WHAT YOU NEED TO DO: Go through the listing below and output exactly the line with "Hébreux 2:14,15", the line with "1 Jean 3:1,2", and each line between; omit the rest.

RECORDS FOR THE EXERCISE:
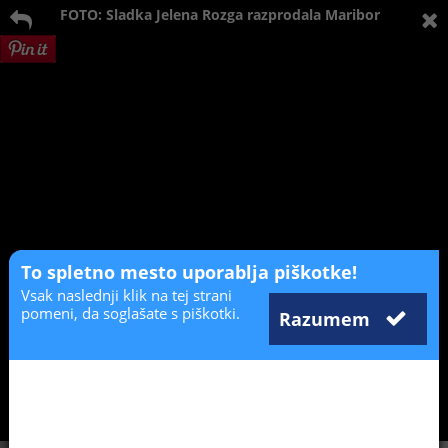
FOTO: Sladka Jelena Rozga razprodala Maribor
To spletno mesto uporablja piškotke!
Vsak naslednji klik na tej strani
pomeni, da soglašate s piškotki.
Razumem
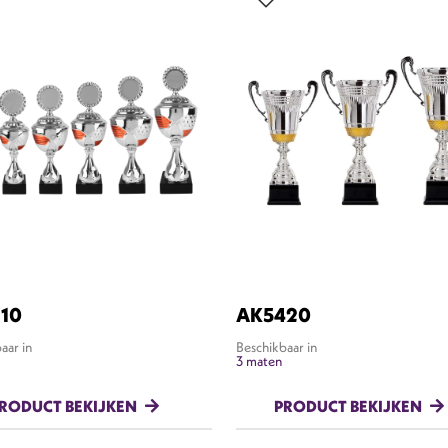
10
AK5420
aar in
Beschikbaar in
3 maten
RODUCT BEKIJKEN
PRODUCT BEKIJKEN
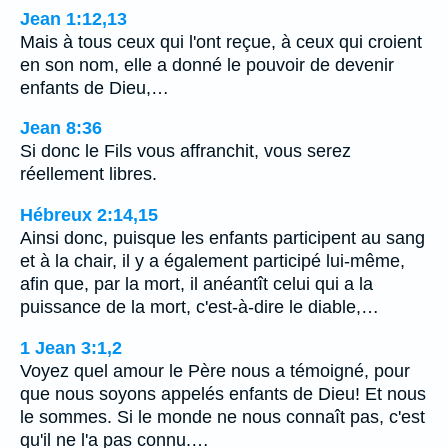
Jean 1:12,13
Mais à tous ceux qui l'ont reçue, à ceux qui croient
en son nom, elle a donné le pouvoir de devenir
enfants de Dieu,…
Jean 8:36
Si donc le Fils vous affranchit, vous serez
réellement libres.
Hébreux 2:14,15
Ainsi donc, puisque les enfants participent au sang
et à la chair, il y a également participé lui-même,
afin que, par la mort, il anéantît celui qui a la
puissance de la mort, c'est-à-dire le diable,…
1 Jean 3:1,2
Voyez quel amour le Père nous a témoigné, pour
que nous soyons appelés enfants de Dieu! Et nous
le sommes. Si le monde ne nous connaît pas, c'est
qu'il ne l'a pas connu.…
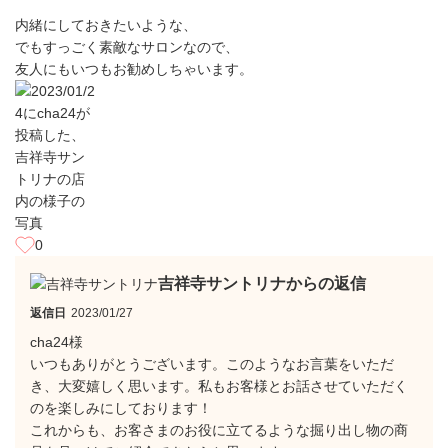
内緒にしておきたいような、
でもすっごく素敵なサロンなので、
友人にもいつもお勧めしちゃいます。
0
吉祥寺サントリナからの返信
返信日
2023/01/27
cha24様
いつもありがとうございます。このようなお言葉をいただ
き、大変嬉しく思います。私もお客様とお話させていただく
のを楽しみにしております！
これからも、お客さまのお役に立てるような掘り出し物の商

--

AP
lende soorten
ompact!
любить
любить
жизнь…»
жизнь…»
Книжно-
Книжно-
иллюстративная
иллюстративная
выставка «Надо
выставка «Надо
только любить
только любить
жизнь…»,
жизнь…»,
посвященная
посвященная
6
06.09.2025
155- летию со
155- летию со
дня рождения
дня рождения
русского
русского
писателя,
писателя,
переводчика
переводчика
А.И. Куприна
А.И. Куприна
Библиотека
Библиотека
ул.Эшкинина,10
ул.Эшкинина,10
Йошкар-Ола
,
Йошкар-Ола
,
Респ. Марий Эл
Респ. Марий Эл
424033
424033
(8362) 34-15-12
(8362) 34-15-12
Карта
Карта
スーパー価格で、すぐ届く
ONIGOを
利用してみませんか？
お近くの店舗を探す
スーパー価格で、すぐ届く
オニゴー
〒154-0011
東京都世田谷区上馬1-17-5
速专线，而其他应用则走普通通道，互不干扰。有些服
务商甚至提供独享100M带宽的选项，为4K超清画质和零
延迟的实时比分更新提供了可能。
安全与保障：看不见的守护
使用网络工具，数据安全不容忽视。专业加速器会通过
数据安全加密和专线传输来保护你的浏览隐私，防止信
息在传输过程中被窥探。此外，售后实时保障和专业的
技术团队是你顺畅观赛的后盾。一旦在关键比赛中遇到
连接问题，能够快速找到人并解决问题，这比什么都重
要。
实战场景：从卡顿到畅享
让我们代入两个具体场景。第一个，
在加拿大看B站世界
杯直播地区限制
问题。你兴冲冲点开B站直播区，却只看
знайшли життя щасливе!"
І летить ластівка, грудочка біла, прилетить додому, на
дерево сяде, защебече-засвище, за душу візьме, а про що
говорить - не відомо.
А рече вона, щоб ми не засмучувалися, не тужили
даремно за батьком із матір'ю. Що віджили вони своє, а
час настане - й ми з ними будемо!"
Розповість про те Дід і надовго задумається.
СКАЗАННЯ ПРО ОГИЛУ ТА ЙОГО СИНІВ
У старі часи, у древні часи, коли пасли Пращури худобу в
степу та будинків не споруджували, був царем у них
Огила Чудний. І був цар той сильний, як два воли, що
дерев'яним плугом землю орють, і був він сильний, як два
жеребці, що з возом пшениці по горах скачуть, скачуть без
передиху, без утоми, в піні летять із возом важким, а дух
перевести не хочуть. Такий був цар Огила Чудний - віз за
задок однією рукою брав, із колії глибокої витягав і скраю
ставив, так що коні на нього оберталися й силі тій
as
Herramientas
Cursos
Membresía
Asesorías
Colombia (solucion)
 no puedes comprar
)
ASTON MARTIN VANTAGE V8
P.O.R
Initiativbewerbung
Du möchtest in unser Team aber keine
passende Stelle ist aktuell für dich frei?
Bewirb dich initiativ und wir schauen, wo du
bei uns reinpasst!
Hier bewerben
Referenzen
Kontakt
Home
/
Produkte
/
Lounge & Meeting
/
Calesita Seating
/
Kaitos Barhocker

SOLUTION FOR THIS TASK:
Hébreux 2:14,15
Ainsi donc, puisque les enfants participent au sang
et à la chair, il y a également participé lui-même,
afin que, par la mort, il anéantît celui qui a la
puissance de la mort, c'est-à-dire le diable,…
1 Jean 3:1,2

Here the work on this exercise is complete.